Born 1908 in Akron, Ohio, Quine began his philosophical studies at Oberlin
College in his native state. He later studied the foundations of mathematical
logic with Alfred North Whitehead at Harvard University, where Quine himself
became professor of philosophy in 1936. His contributions to the development of
contemporary philosophy often involve subtle modification of the empiricist
traditions of pragmatism and logical positivism. Quine died on Christmas Day
2000.
In "Two Dogmas of Empricism" (1951), for example, Quine criticized excessive
reliance on the analytic/synthetic distinction, maintaining that a whole system
of beliefs must be held up for scrutiny in the light of new experience. The
other papers collected in From a Logical Point of View (1953) amplify on this
suggestion, developing a naturalistic and relativized epistemology. In Word and
Object (1960) Quine proposed the indeterminacy of radical translation, on which
a single sentence must always be taken to have more than one different meaning.
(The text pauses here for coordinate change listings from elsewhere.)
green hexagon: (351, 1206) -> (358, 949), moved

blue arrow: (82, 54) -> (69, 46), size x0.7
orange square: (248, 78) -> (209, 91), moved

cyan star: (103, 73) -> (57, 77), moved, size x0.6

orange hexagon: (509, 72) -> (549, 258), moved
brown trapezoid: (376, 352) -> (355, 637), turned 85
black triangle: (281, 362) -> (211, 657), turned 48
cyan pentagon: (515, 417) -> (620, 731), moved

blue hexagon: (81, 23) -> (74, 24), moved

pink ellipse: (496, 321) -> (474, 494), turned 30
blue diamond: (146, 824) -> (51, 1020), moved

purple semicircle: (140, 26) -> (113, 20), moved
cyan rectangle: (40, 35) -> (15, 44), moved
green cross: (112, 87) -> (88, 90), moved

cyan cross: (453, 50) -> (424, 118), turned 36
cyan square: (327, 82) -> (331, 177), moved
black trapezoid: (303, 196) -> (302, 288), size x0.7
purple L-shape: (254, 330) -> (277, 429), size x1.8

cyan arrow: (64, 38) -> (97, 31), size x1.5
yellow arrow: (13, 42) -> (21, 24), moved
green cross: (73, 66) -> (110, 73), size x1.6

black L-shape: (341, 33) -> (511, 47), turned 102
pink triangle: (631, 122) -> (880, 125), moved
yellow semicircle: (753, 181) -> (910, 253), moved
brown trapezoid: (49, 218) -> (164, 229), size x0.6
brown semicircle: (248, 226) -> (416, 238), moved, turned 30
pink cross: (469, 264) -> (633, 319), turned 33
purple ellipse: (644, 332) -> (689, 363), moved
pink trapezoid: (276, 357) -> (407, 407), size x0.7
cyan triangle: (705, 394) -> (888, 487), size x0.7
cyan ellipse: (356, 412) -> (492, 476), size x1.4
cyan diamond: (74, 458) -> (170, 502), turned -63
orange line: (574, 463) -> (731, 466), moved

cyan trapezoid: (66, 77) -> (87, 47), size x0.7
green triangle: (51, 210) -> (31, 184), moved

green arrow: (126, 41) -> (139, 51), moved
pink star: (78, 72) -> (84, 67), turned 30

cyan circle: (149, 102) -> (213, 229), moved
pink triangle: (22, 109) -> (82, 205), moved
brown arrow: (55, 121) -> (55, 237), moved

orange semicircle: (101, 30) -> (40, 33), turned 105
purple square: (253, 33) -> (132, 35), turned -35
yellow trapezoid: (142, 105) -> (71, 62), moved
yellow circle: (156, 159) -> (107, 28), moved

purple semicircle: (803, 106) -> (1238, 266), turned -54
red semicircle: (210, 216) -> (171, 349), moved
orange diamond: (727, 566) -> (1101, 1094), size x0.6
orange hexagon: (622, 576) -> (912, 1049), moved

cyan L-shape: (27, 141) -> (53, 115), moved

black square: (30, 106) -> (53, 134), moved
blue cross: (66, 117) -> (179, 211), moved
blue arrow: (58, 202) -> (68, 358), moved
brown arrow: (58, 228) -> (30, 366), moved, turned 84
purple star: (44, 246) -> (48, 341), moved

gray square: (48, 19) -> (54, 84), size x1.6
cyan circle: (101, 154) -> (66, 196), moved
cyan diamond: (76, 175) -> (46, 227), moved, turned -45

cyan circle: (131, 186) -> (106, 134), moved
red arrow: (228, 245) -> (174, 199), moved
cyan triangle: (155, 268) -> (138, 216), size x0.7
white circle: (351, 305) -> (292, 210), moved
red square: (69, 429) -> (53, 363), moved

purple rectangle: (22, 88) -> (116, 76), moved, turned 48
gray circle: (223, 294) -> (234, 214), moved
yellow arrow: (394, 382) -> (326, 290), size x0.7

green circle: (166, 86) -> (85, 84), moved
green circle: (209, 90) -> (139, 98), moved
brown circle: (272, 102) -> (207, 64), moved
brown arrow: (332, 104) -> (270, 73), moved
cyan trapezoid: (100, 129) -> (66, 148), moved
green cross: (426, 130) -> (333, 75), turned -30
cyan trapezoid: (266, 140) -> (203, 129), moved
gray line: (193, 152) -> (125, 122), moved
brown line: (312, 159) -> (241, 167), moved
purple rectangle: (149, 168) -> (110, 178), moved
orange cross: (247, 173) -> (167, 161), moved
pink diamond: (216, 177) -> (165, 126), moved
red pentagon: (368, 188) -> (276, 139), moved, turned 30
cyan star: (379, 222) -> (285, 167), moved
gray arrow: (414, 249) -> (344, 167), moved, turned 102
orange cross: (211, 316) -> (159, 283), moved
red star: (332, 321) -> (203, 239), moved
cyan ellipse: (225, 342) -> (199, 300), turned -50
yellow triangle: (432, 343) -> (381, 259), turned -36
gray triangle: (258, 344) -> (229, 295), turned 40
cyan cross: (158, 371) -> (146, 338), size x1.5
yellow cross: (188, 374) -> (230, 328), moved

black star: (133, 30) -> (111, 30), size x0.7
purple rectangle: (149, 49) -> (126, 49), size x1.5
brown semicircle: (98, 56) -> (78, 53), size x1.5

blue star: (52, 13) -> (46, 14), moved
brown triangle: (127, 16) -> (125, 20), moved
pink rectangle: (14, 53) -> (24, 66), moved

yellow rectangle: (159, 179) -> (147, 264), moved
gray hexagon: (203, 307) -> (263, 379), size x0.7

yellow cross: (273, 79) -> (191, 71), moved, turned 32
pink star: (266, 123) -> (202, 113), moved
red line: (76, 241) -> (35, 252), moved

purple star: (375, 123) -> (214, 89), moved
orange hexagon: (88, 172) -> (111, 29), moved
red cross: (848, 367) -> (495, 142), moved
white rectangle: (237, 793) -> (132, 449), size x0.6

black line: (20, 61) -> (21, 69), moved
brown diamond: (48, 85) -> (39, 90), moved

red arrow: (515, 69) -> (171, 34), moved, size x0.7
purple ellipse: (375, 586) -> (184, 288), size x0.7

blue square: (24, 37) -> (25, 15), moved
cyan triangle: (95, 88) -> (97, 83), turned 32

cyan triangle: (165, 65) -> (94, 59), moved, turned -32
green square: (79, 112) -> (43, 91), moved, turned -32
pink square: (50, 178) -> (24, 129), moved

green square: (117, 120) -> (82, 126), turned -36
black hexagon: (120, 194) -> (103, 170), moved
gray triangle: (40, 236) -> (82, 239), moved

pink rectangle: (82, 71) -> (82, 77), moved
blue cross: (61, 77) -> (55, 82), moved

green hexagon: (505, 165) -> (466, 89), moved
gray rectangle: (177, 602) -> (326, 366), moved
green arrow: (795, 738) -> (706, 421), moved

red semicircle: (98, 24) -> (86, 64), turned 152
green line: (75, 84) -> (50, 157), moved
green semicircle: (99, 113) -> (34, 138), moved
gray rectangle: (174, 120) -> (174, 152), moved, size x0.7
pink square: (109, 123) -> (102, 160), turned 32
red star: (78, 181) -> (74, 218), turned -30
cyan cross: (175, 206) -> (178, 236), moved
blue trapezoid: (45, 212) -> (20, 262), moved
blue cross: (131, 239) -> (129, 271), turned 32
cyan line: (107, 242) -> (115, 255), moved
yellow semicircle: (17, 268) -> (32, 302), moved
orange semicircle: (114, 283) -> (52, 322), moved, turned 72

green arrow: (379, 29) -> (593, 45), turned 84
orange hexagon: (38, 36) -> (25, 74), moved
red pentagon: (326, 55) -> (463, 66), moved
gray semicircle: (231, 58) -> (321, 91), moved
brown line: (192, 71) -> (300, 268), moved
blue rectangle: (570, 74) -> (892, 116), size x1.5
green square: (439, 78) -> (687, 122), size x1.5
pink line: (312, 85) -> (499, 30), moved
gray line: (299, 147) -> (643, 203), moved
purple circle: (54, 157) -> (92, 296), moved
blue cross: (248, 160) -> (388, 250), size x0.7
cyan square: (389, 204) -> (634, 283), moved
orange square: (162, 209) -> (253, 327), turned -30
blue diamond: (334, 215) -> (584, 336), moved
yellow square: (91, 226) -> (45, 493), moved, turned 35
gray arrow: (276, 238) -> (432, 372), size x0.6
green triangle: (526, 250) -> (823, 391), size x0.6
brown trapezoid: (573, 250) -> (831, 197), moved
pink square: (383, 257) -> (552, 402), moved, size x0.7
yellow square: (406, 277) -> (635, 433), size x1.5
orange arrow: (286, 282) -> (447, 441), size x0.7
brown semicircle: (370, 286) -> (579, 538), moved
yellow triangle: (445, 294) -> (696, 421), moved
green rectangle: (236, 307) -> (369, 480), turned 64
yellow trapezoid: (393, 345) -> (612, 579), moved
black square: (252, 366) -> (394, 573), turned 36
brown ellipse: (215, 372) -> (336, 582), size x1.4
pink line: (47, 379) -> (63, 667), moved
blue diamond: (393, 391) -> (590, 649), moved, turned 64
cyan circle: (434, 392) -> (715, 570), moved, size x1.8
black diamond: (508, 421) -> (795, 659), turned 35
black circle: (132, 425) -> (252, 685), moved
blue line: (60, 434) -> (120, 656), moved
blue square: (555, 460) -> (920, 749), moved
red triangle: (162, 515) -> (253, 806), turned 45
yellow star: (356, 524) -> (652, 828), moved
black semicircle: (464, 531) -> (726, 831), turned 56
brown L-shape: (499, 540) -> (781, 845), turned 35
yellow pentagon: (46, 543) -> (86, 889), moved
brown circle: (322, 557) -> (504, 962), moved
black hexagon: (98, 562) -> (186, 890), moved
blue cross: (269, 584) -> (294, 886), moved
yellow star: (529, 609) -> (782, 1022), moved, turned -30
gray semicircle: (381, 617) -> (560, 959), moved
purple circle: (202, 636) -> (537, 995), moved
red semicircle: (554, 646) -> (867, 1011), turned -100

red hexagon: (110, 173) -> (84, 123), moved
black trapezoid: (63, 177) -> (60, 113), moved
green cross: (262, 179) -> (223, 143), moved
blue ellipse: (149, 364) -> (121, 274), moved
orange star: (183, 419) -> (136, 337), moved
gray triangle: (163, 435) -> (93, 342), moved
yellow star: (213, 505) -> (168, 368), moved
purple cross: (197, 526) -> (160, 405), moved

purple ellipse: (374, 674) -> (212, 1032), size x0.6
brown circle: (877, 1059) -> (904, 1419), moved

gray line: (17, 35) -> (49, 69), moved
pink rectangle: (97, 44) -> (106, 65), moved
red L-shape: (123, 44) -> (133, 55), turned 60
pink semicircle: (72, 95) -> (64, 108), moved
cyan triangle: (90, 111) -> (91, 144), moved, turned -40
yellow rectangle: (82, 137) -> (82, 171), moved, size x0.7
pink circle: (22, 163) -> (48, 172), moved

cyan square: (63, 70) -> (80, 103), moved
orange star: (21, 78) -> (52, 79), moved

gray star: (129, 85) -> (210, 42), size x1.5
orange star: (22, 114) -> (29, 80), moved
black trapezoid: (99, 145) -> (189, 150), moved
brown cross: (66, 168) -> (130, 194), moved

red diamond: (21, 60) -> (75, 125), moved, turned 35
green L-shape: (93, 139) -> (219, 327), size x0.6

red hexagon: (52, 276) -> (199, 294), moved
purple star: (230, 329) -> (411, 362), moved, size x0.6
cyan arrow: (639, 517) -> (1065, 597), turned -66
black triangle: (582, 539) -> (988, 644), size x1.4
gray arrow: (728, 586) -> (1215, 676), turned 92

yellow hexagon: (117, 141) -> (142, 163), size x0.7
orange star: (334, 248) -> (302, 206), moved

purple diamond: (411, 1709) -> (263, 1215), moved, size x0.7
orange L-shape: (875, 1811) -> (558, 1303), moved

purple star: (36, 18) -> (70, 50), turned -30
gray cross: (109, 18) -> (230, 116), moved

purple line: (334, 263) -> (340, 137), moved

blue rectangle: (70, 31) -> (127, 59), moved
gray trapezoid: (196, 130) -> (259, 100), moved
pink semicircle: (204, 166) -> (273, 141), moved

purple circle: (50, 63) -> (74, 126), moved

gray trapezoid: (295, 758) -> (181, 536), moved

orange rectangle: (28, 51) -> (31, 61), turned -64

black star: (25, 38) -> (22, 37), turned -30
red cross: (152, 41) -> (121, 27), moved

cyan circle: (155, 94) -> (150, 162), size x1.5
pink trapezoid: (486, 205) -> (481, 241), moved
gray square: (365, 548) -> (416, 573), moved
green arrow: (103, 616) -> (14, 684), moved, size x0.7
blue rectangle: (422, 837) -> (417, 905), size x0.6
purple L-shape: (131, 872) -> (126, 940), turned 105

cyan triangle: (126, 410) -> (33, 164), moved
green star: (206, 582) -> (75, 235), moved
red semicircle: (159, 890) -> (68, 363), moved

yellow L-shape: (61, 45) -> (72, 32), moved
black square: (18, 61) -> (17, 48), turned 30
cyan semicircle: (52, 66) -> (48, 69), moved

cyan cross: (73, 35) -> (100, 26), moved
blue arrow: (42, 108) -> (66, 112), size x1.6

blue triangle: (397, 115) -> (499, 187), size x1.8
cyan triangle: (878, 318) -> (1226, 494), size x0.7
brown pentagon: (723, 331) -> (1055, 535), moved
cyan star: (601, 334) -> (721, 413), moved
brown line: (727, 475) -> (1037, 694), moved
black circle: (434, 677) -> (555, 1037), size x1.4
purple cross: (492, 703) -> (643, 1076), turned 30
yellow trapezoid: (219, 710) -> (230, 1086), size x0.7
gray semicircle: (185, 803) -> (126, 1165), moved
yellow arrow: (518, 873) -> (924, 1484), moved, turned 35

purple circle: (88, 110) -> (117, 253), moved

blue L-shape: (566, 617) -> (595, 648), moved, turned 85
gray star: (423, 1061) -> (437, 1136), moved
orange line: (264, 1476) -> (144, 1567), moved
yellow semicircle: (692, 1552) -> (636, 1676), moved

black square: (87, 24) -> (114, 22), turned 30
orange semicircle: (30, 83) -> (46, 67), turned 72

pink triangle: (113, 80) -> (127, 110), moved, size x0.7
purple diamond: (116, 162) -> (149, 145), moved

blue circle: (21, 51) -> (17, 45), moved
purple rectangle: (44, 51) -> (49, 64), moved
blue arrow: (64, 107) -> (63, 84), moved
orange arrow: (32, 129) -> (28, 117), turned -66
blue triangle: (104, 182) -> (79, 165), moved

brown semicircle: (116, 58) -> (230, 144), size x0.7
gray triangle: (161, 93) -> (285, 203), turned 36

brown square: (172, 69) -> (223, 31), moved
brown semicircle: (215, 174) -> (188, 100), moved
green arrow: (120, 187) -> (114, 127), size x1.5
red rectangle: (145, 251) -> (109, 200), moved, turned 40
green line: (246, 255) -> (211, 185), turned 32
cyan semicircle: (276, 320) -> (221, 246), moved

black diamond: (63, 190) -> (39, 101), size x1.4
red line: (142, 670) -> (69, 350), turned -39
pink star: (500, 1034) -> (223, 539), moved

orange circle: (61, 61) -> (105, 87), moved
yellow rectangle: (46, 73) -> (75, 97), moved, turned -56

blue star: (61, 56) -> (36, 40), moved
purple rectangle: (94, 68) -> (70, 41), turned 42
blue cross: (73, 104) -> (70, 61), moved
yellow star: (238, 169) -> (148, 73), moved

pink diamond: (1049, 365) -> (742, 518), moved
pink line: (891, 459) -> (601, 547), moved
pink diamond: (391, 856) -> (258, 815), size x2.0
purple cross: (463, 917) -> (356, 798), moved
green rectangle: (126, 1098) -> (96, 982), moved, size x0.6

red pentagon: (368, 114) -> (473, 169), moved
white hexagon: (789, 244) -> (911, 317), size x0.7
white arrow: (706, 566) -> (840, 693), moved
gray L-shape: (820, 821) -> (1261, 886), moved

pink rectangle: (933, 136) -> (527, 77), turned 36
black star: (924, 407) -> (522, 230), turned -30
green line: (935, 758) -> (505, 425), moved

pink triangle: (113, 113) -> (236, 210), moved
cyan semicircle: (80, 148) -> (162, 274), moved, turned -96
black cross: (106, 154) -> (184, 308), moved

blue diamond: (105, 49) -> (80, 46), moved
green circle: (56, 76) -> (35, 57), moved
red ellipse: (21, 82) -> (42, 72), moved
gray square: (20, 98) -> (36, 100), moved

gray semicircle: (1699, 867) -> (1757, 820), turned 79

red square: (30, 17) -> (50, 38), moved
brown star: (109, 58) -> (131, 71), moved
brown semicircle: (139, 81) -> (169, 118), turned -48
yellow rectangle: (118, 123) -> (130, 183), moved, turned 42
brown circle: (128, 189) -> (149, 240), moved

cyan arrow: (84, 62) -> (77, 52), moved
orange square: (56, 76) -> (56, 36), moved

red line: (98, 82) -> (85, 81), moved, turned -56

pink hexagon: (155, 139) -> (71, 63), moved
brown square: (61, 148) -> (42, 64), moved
Author of the popular textbook Mathematical Logic (1940), Quine also applied the
techniques of formal reasoning in The Ways of Paradox (1966), and Ontological
Relativity (1969), holding that the ontological commitments of any view can be
determined by examining the entities over which a formal language expressing it
is employed to quantify. More recent expositions of Quine's philosophy appear in
The Roots of Reference (1973) and Pursuit of Truth (1990). Although his own
positions are commonly physicalistic, Quine's major contribution to contemporary
American philosophy has been the consistent application of analytic methods.